1. If the recorded personal data is wrong and it is acted upon you may be subject to all manner of legal penalties while trying to prove your innocence (as happened a few years ago to a British pensioner who went on holiday in South Africa and was imprisoned for about three weeks because he happened to have the same name as someone on the American "Most Wanted" list).

Increasingly we rely on data systems to hold our data and the old paper systems do not work as fast, are not maintained as fully as previously and are not so easy to invoke. One is forced into the position of having to prove innocence whereas in court it is up to the prosecution to prove guilt! The government's demand to imprison "suspected terrorists" for 42 days without charge is a clear reason why one would not wish to be suspected as a result of wrong information!

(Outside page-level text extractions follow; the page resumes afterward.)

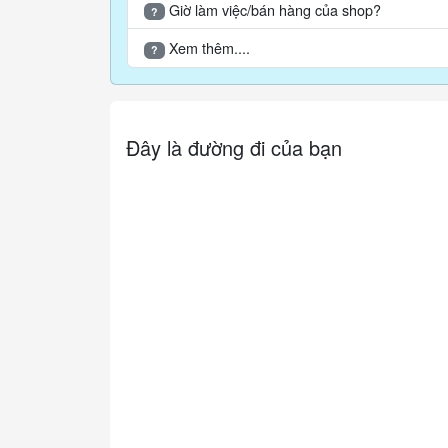
Giờ làm việc/bán hàng của shop?
?
Xem thêm....
?
Đây là đường đi của bạn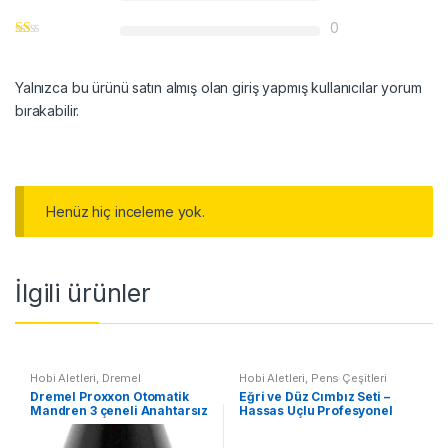
0
Yalnızca bu ürünü satın almış olan giriş yapmış kullanıcılar yorum
bırakabilir.
Henüz hiç inceleme yok.
İlgili ürünler
Hobi Aletleri
,
Dremel
Hobi Aletleri
,
Pens Çeşitleri
Dremel Proxxon Otomatik
Eğri ve Düz Cımbız Seti –
Mandren 3 çeneli Anahtarsız
Hassas Uçlu Profesyonel
Mandrel Chuck Micromat
Cımbız Takımı (2’li Set)
Çelik Pens Seti 8mm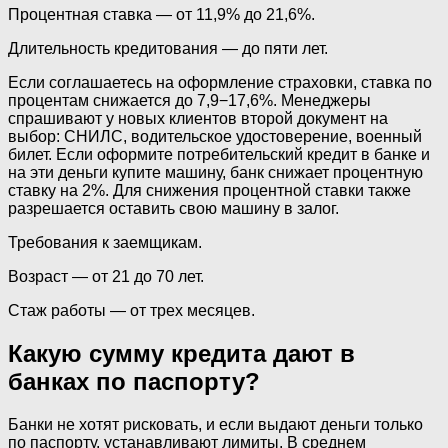
Процентная ставка — от 11,9% до 21,6%.
Длительность кредитования — до пяти лет.
Если соглашаетесь на оформление страховки, ставка по
процентам снижается до 7,9−17,6%. Менеджеры
спрашивают у новых клиентов второй документ на
выбор: СНИЛС, водительское удостоверение, военный
билет. Если оформите потребительский кредит в банке и
на эти деньги купите машину, банк снижает процентную
ставку на 2%. Для снижения процентной ставки также
разрешается оставить свою машину в залог.
Требования к заемщикам.
Возраст — от 21 до 70 лет.
Стаж работы — от трех месяцев.
Какую сумму кредита дают в
банках по паспорту?
Банки не хотят рисковать, и если выдают деньги только
по паспорту, устанавливают лимиты. В среднем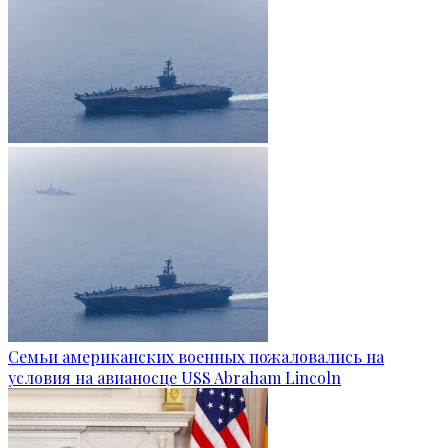
Семьи американских военных пожаловались на
условия на авианосце USS Abraham Lincoln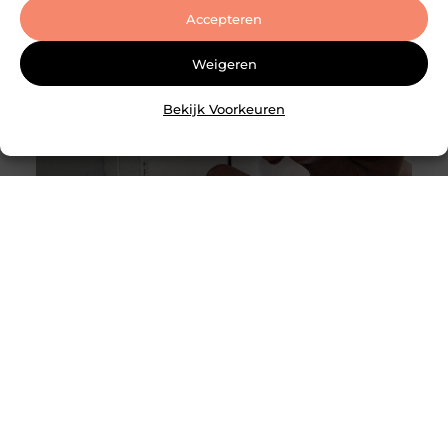
Accepteren
Weigeren
Bekijk Voorkeuren
Slotenmaker Hellevoetsluis met spoedservice
Goed artikel? Deel hem dan op: Share on X (Twitter)
Share on Facebook Share on Pinterest Share on
LinkedIn Share on Email Wat doet een
slotenmaker precies? Een slotenmaker houdt zich
bezig met het openen, vervangen en repareren
van sloten in woningen, bedrijfspanden en
voertuigen. In de praktijk gaat het vaak om
situaties waarin mensen zichzelf hebben
buitengesloten, een sleutel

2. Data may, also, be correct but not understood in its proper context and therefore it may lead to misleading conclusions on the part of government officials or multinational organisations especially when outside one's own country.

This can easily happen when the model behind the computer system that captures data does not properly reflect the real situation. Think how often one is faced with trying to make something happen on the internet and one cannot get the system to understand.

I had a relatively trivial instance of that where I was trying to arrange a courier to deliver a package to my home. The postman and the postcode knows where my flat is in the very long road, but couriers from out of the area need to be told that the block of flats is between 32 & 34 — so we use 32A to do so. However, the computer ordering system would not accept 32A and all I could do was to enter 32. For the moment number 32 is empty and items posted in their box are lost, possibly for ever.

3. Finally, the data may be correct and the individual wishes it to remain confidential for quite valid personal reasons. It may cause minor or major embarrassment if revealed and in the absence of any legal requirement to defend oneself against some criminal charge, there is no reason why the information should not remain confidential.

Personal Health Records tend to come in this category and are given higher protection in the EU Directive and under the 1998 Act. The casual and irresponsible disclosure of personal health data as a result of inadequate security or access control to the data is one reason why many people may not wish to participate in the electronic patient record system.

There a number of reasons for legitimate access, but the key to this is the established relationship between a doctor and a patient. Normally a court order is required to get access to these records in any other circumstances and this is only given for good and significant reasons.

The security breach at the Stockport PCT is another instance of the failure of the government to ensure the confidentiality and security of the data that they collect.

Regarding the PCT's press release on 18 January, there is no telling what additional information may help someone fraudulently with the process of identity theft, however much it is convenient for the Chief Executive to claim otherwise.

The issue is what sort of data protection and security policy was in place, what training was given to staff and others and what auditing was being done to ensure that the policy was implemented.

In all areas of life mistakes happen but the issue is what steps had been taken to see that they do not happen. I notice that the Chief Executive said that the data loss had been reported centrally. Was the Information Commissioner's Office consulted or was the report simply to the strategic health authority or the Department of Health?